Некрофилия не означает сексуального извращения, верней, она много шире,
чем это понятие. Некрофилия в понимании Фромма – культ разрушения при
снисходительном и высокомерном отношении к любому созиданию; отказ от
профессионализма во имя торжествующего безделья и равнодушия; культ
мертвых при демонстративном игнорировании живых с их низменными нуждами.
Именно некрофилию пародировал великий авангардист Хвостенко, утверждая,
что старуху надо убить, потому что мертвая старуха совершеннее живой.
Мертвое вообще лучше – о нем не надо заботиться, оно достигло высшей
точки и, как сказано в прекрасном новом романе Алексея Иванова, «уже
знает то, о чем на земле не догадывается ни один академик». Смерть как
высшая форма жизни – вот лозунг истинного некрофила; смерть как форма
несуществования белковых тел – потому что какой прок от этих белковых
тел в реальности? Они годятся только в качестве мифа, стимула; про них
можно врать что угодно – и они не возразят. С живыми вообще одна морока.

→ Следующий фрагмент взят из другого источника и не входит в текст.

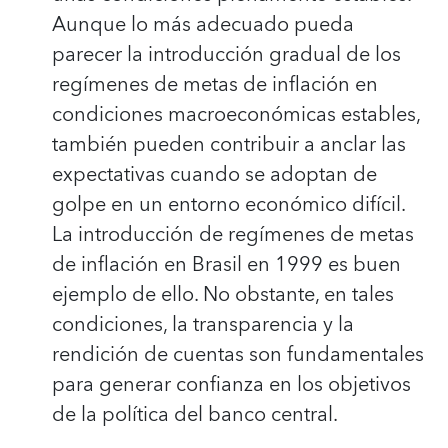
Aunque lo más adecuado pueda
parecer la introducción gradual de los
regímenes de metas de inflación en
condiciones macroeconómicas estables,
también pueden contribuir a anclar las
expectativas cuando se adoptan de
golpe en un entorno económico difícil.
La introducción de regímenes de metas
de inflación en Brasil en 1999 es buen
ejemplo de ello. No obstante, en tales
condiciones, la transparencia y la
rendición de cuentas son fundamentales
para generar confianza en los objetivos
de la política del banco central.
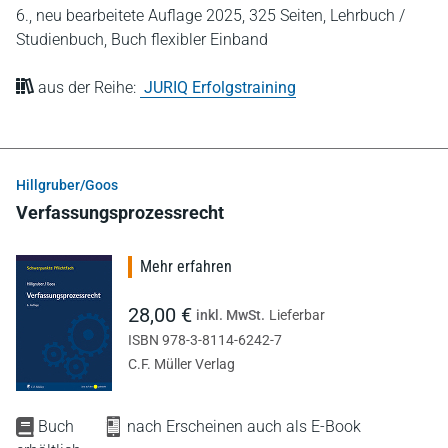
6., neu bearbeitete Auflage 2025,
325 Seiten,
Lehrbuch /
Studienbuch,
Buch flexibler Einband
aus der Reihe:
JURIQ Erfolgstraining
Hillgruber/Goos
Verfassungsprozessrecht
Mehr erfahren
28,00 €
inkl. MwSt.
Lieferbar
ISBN 978-3-8114-6242-7
C.F. Müller Verlag
Buch
nach Erscheinen auch als E-Book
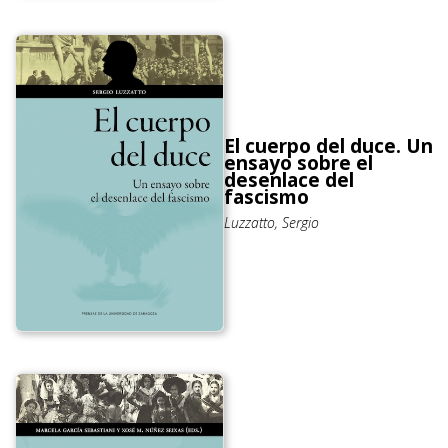
El cuerpo del duce. Un
ensayo sobre el
desenlace del
fascismo
Luzzatto, Sergio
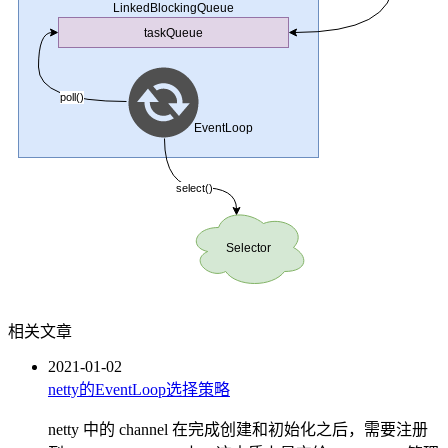
相关文章
2021-01-02
netty的EventLoop选择策略
netty 中的 channel 在完成创建和初始化之后，需要注册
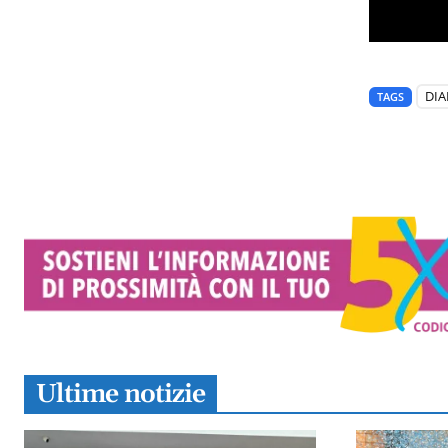
DIA
TAGS
Ultime notizie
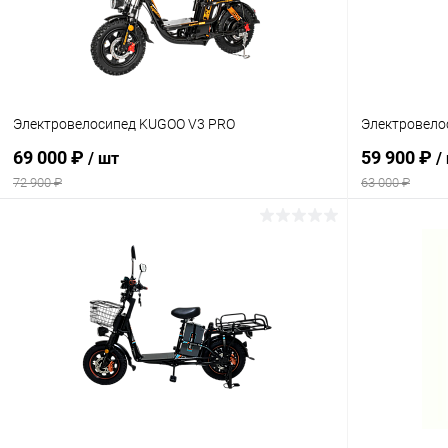
Электровелосипед KUGOO V3 PRO
Электровело
69 000 ₽
59 900 ₽
/ шт
/
72 900 ₽
63 000 ₽
В корзину
Сравнение
Сравнение
В избранное
В наличии
В избранн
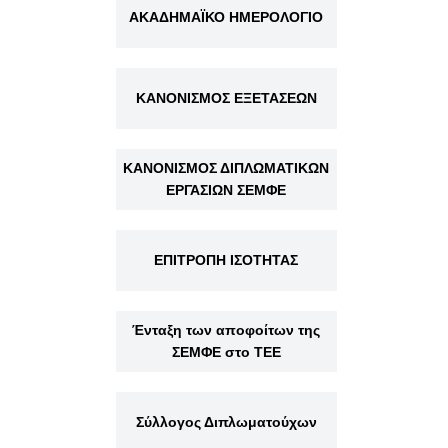
ΑΚΑΔΗΜΑΪΚΟ ΗΜΕΡΟΛΟΓΙΟ
ΚΑΝΟΝΙΣΜΟΣ ΕΞΕΤΑΣΕΩΝ
ΚΑΝΟΝΙΣΜΟΣ ΔΙΠΛΩΜΑΤΙΚΩΝ
ΕΡΓΑΣΙΩΝ ΣΕΜΦΕ
ΕΠΙΤΡΟΠΗ ΙΣΟΤΗΤΑΣ
Ένταξη των αποφοίτων της
ΣΕΜΦΕ στο ΤΕΕ
Σύλλογος Διπλωματούχων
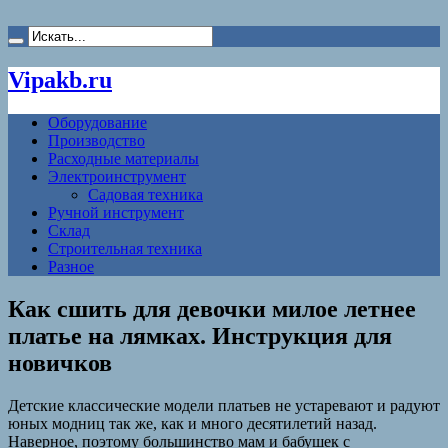
Vipakb.ru
Оборудование
Производство
Расходные материалы
Электроинструмент
Садовая техника
Ручной инструмент
Склад
Строительная техника
Разное
Как сшить для девочки милое летнее
платье на лямках. Инструкция для
новичков
Детские классические модели платьев не устаревают и радуют
юных модниц так же, как и много десятилетий назад.
Наверное, поэтому большинство мам и бабушек с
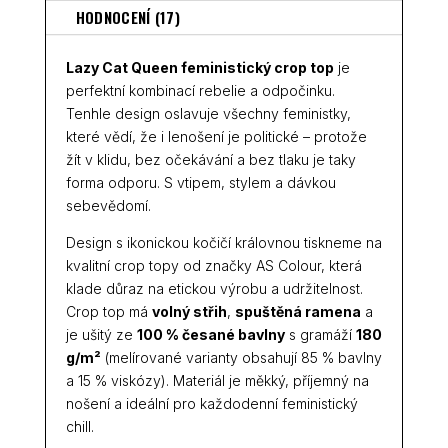
HODNOCENÍ (17)
Lazy Cat Queen feministický crop top
je
perfektní kombinací rebelie a odpočinku.
Tenhle design oslavuje všechny feministky,
které vědí, že i lenošení je politické – protože
žít v klidu, bez očekávání a bez tlaku je taky
forma odporu. S vtipem, stylem a dávkou
sebevědomí.
Design s ikonickou kočičí královnou tiskneme na
kvalitní crop topy od značky AS Colour, která
klade důraz na etickou výrobu a udržitelnost.
Crop top má
volný střih
,
spuštěná ramena
a
je ušitý ze
100 % česané bavlny
s gramáží
180
g/m²
(melírované varianty obsahují 85 % bavlny
a 15 % viskózy). Materiál je měkký, příjemný na
nošení a ideální pro každodenní feministický
chill.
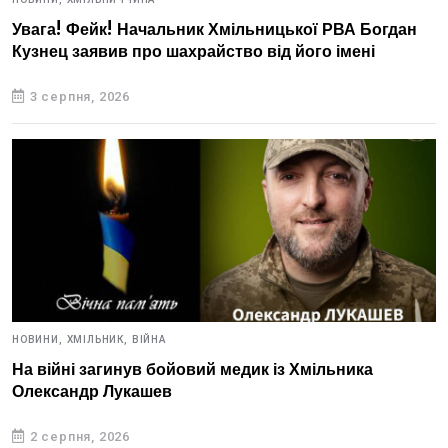
Увага! Фейк! Начальник Хмільницької РВА Богдан
Кузнец заявив про шахрайство від його імені
3 серпня, 2026
НОВИНИ,
ХМІЛЬНИК,
ВІЙНА
На війні загинув бойовий медик із Хмільника
Олександр Лукашев
2 серпня, 2026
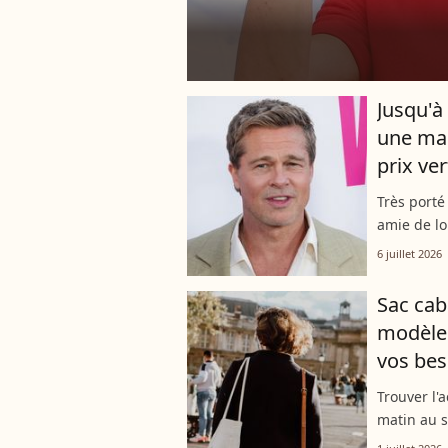
Jusqu'à
une mar
prix ve
Très porté 
amie de lo
Hari, pour
6 juillet 2026
luxueuse..
Sac cab
modèle 
vos bes
Trouver l'
matin au s
du combatt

Оптимальная задача правильного правителя – приведение как можно
большего количества подданных в это идеальное состояние: они не ропщут,
не задают лишних вопросов и могут служить идеальным живым примером
подрастающим поколениям.
Некрофилия во фроммовском смысле – это программы, где Америку сулят
превратить в радиоактивный пепел, где рассказывают о распятых детях и о
пожираемом стекле; некрофилия – культ войны как оптимального состояния
нации. В России сегодня очень плохо обстоит с работой, занятостью, с
пропагандой труда как такового – и в самом деле, зачем нам трудиться,
если дальние предки нас обеспечили таким количеством территории со всей
таблицей Менделеева, зарытой туда, а сравнительно недавние – ядерным
оружием? Не зря идеологи евразийства уверяют, что у мужчины два
достойных занятия – битва и геополитика; воин и волхв – вот достойные
представители высшей расы, все прочие – обслуживающий персонал: «Я
волхв, ты волк, мы где-то рядом в текучем словаре земли» (источник
цитаты каждый да нагуглит сам). Как можно уважать чужой труд и чужую
собственность, если утрачен навык производства собственных ценностей?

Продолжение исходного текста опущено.